Able Seaman Ryan Donovan’s troubled career in the Royal Navy was laid bare to jurors at a Southampton inquest.
As the widow of the man he murdered watched on, the crazed gunman’s violent past was revealed.
A former colleague revealed how he had seen a drunken Donovan, who lived in Hillside Road, staggering out of a taxi hours before he shot dead Lieutenant Commander Ian Molyneux at point blank range on the nuclear submarine HMS Astute while it was docked in Southampton.
Southampton Coroner’s Court has already heard how Lt Cdr Molyneux was killed by a single gunshot to the top of his head when the submariner, who had been acting as sentry on board the vessel, went on the murderous rampage on April 8, 2011.
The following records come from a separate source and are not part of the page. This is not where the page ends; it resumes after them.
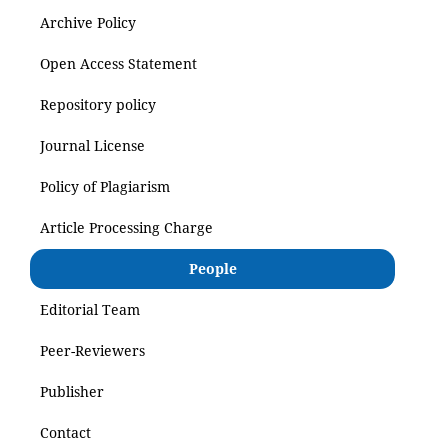
Archive Policy
Open Access Statement
Repository policy
Journal License
Policy of Plagiarism
Article Processing Charge
People
Editorial Team
Peer-Reviewers
Publisher
Contact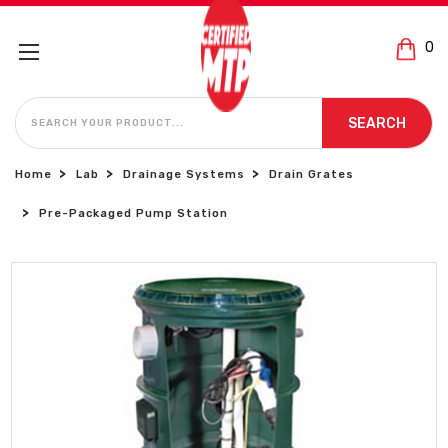
0
SEARCH
SEARCH
Home
Lab
Drainage Systems
Drain Grates
Pre-Packaged Pump Station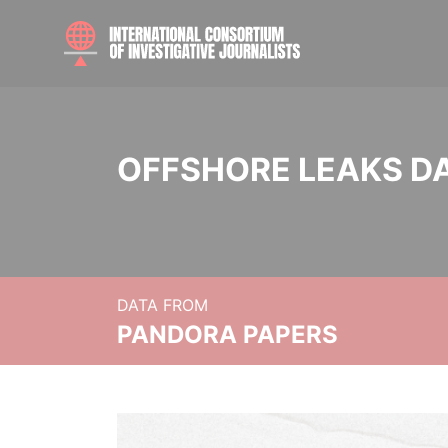
OFFSHORE LEAKS D
DATA FROM
PANDORA PAPERS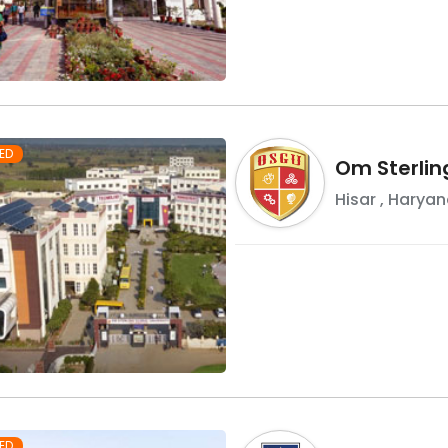
ED
Om Sterlin
Hisar
,
Haryan
ED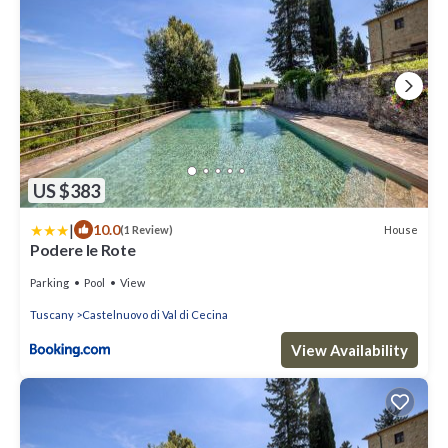
US $383
|
10.0
House
(1 Review)
Podere le Rote
Parking
Pool
View
Tuscany
Castelnuovo di Val di Cecina
View Availability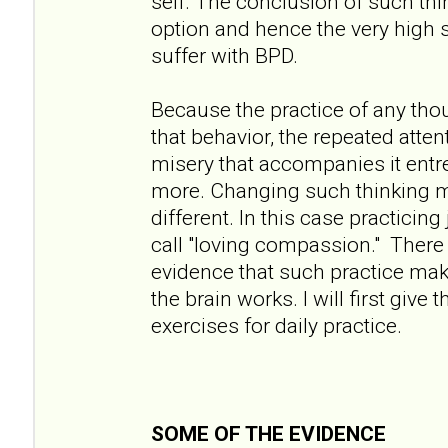
self. The conclusion of such thin
option and hence the very high 
suffer with BPD.
Because the practice of any tho
that behavior, the repeated atten
misery that accompanies it entre
more. Changing such thinking 
different. In this case practicin
call "loving compassion." There 
evidence that such practice mak
the brain works. I will first giv
exercises for daily practice.
SOME OF THE EVIDENCE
Jurors were told how Donovan had been reprimanded after biting the finger of a doorman outside a club in Rochester, Kent.
The 23-year-old was also arrested by Canadian police during a visit to Halifax, after he was involved in a nightclub brawl.
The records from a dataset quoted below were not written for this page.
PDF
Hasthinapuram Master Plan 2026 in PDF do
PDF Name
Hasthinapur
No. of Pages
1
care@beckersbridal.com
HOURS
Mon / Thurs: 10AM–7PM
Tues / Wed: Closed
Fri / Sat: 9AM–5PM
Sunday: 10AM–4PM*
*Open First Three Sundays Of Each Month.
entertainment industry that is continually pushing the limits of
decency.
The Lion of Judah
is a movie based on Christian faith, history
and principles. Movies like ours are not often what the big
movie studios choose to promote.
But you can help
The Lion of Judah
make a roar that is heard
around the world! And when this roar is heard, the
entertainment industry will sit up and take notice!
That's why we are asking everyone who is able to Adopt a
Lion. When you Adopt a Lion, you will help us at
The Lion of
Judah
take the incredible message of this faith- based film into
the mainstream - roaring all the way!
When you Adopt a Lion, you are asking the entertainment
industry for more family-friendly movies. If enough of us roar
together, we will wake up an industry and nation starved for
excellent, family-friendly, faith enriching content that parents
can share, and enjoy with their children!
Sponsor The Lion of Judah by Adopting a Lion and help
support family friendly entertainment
The court heard how Donovan had “thrown a tantrum” just days before the fatal shooting, disobeying a direct order to clean a part of the submarine.
Facing prison, Donovan had been lined up to leave HMS Astute for an attachment on another vessel, but was told he would no longer be getting that opportunity because of his actions – and faced a prison sentence into the bargain.
Jurors heard how Donovan’s intended targets were Petty Officer Christopher Brown, 36, and Chief Petty Officer David McCoy, 37, the two men who had reported his insubordinate behaviour.
Donovan’s former colleague on board the sub, Able Seaman Joe Cockerill, described him as “a bit of an idiot” who had “childish and immature” tendencies.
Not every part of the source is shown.